Another of the talks from contextual studies week that was of great interest to me was Luisa Alpalhao’s talk on To Build or not to Build.
Luisa discussed three projects she had been working on in detail. All her projects involve communication and are process based participatory projects.
The first project was based in Lisbon and was named Jogos de Rua, quite literally street games. She developed this project with a small school and the aim was to create a mobile playground consisting of 8 parts each with a different theme. It took into account graphic design, textile design and events management, The different parts were made up of recycled materials and were put together in a warehouse aided by members of the community. Luisa aimed through the whole project to create workshops with the families so they could get involved with the creation and final parts of this playground. This included a final parade in which the components were wheeled around the town for all of the town to view. In the end the models stayed in the playground of the school instead of fulfilling their original purpose. It made her put into question the short life span of object and what will remain in the future.
The next project she took on board was again a collaborative project, but this time between Portugal and Norway. In both Norway and Portugal they have a certain type of building which stores corn in Portugal, Espigueiros, and dry food in Norway,Stabburs. In general these buildings tend to be run down and Luisa’s aim was to bring them back to life using local materials. For this collaboration to take place, ideas, postcards and photographs would be exchanged between the schools. At the beginning the project lacked funding and it was tricky to get off the ground. Eventually Luisa managed to gain support from Side Project however it was slow and did not pick up straight away. She found herself focussing more on Norway as she was given a lot of support by the community. She worked with school years two, five and six using model making, maps, puzzles and animations in order that they could understand and improve upon these buildings. Just like in her project Jogos de Rua, a parade was put on with models of the drawings the children had created. This project is currently in progress and she hopes to be able to create structures that can be taken apart and rebuilt in different places.

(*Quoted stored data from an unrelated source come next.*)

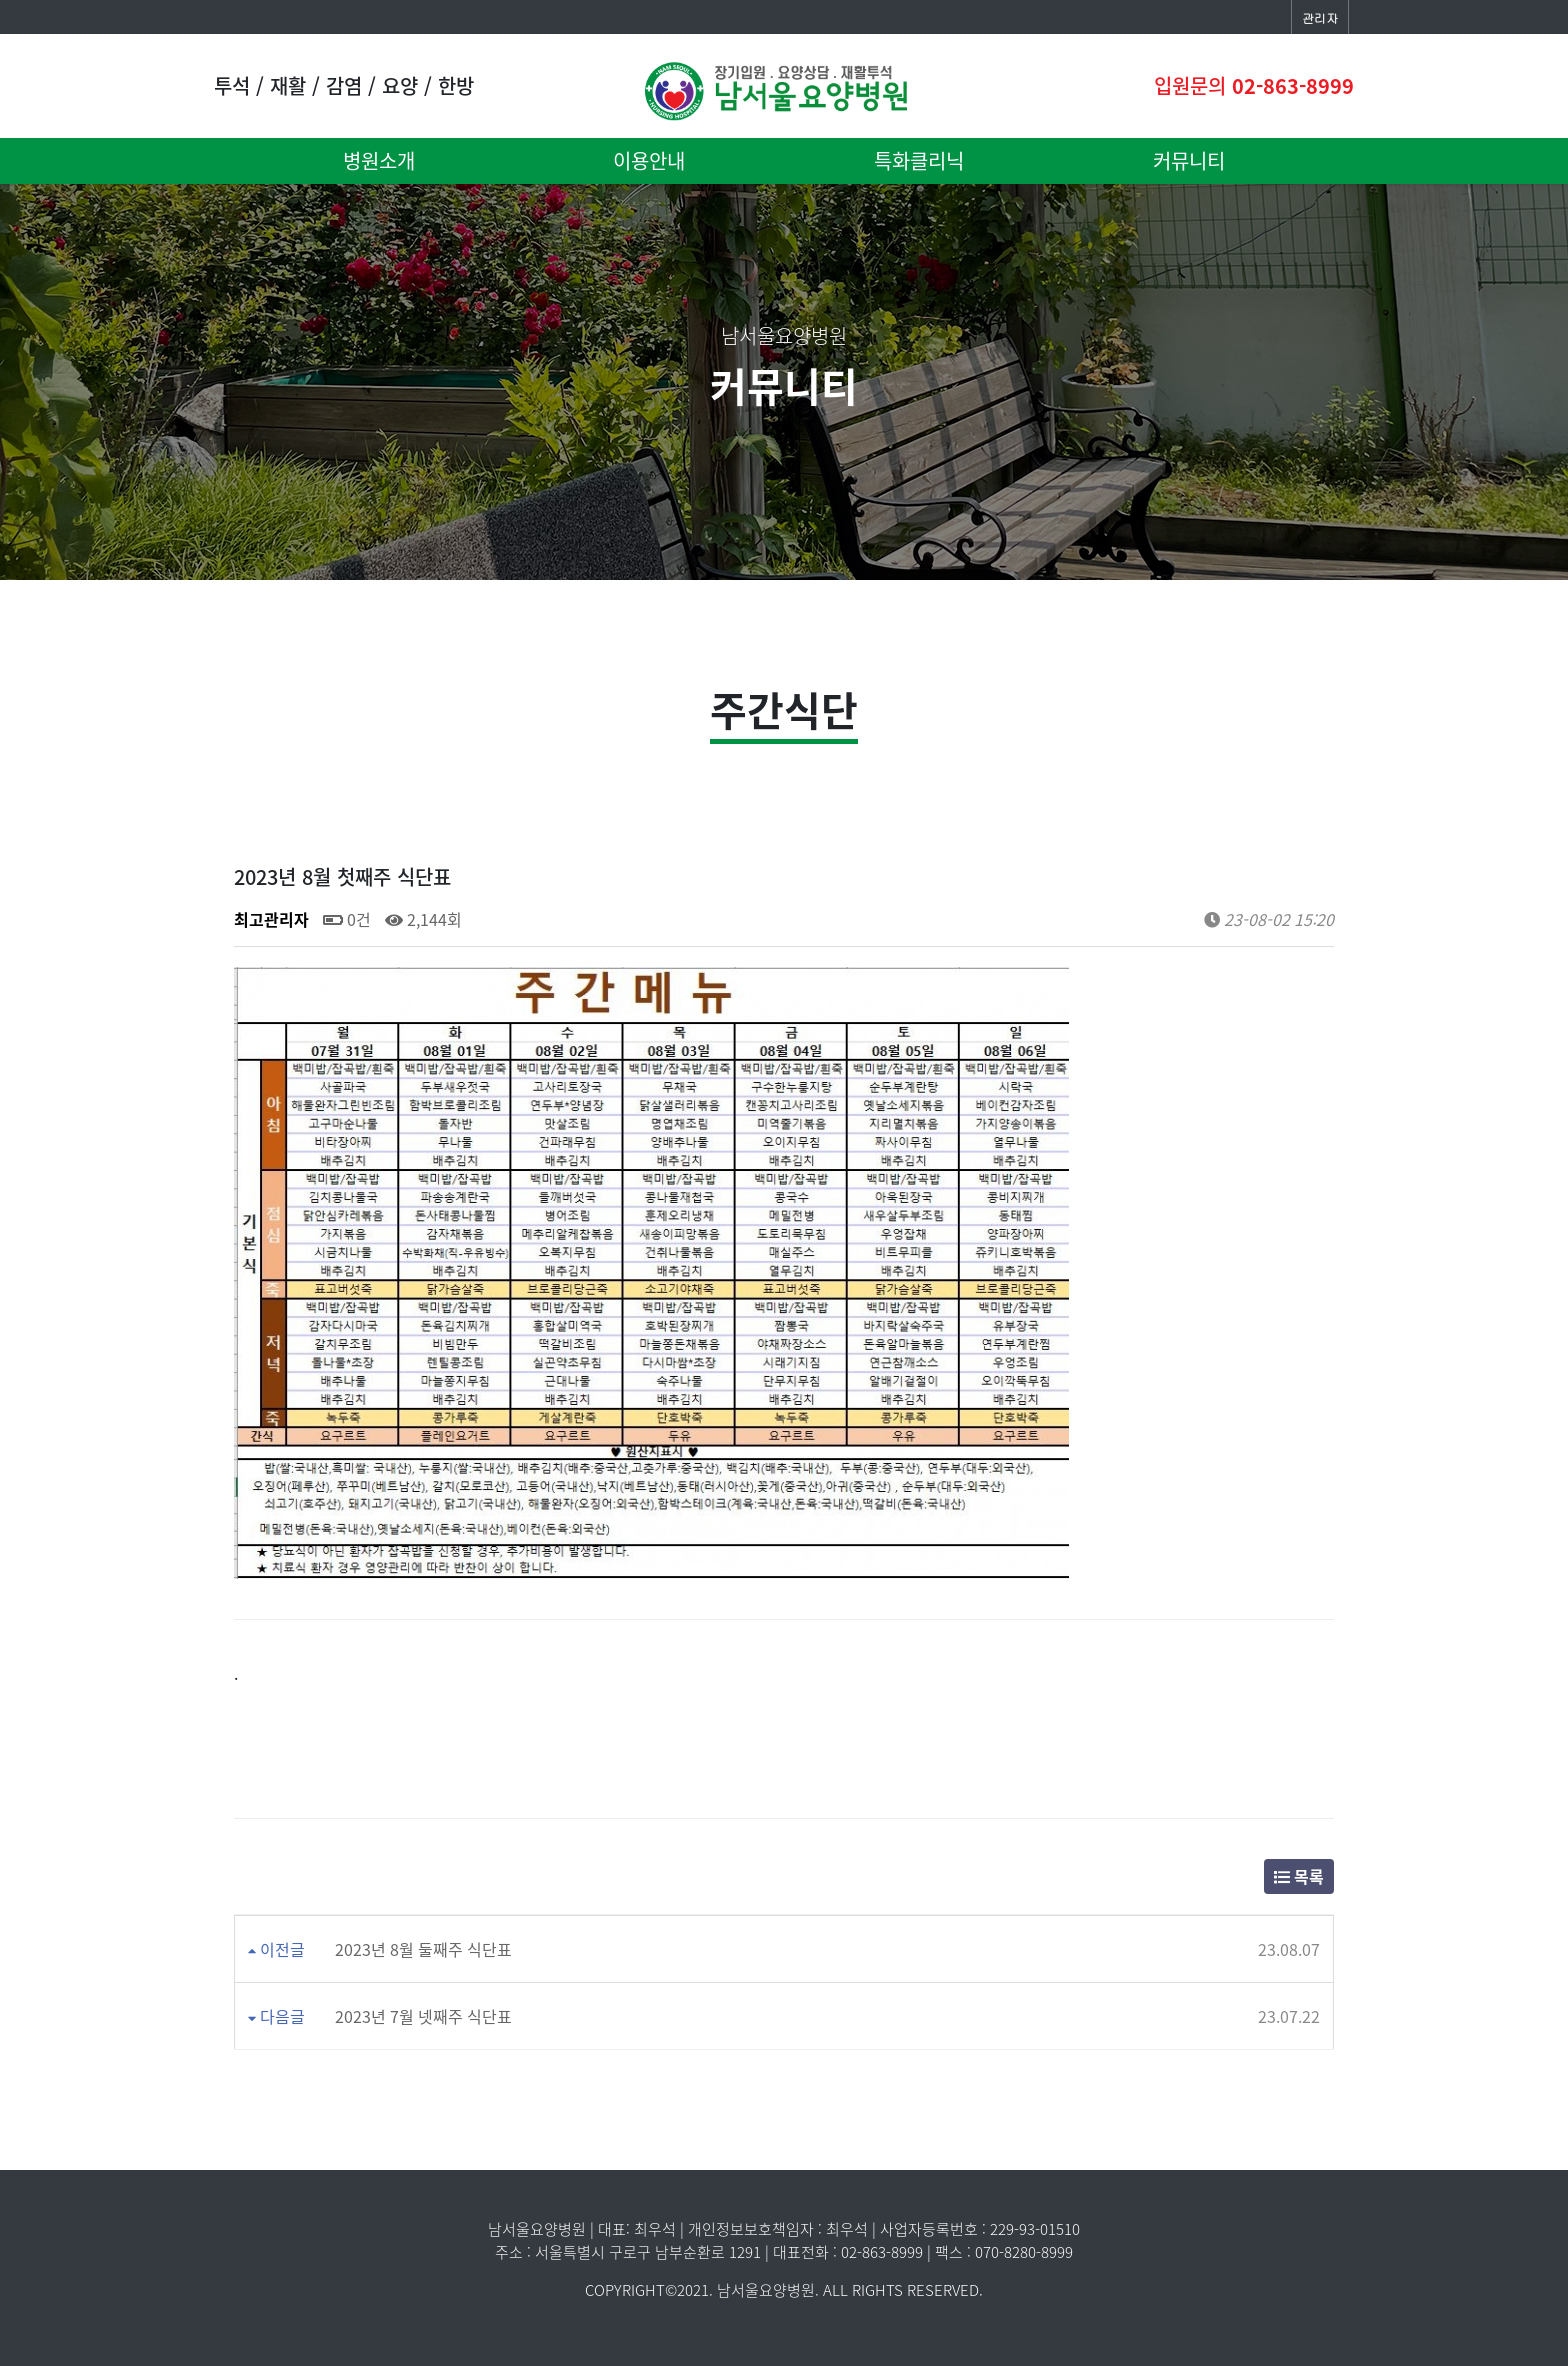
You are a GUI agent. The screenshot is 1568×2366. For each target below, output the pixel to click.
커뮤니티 (1189, 160)
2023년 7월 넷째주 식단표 (423, 2016)
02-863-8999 (1293, 85)
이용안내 (649, 160)
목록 (1299, 1876)
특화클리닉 (919, 160)
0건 (347, 919)
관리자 (1320, 17)
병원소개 (379, 160)
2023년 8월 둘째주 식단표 (423, 1949)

Her final project, which I found the most intriguing, took place on a residency in Japan. The project was called Table for 100 and took place in Fukuoka. The aim of the project was to link the tables of Portugal and Japan. The Japanese and Portuguese have always had a strong relationship with food, even as two separate countries the Portuguese went to Japan to introduce their food. Again Luisa took on the challenge of collaborating with different school to create mobile constructions, photographic scenarios and several activities. In order to enhance her learning she enrolled in Japanese cooking classes. The final outcome for this project took place in a gallery. All along the gallery there were photos, interviews, habits, sketches, and diagrams showing food from both countries. This also included menu preparation and board games. On the roof of the gallery, different social table constructions were made and people could sit and sample the food that was being cooked in front of them.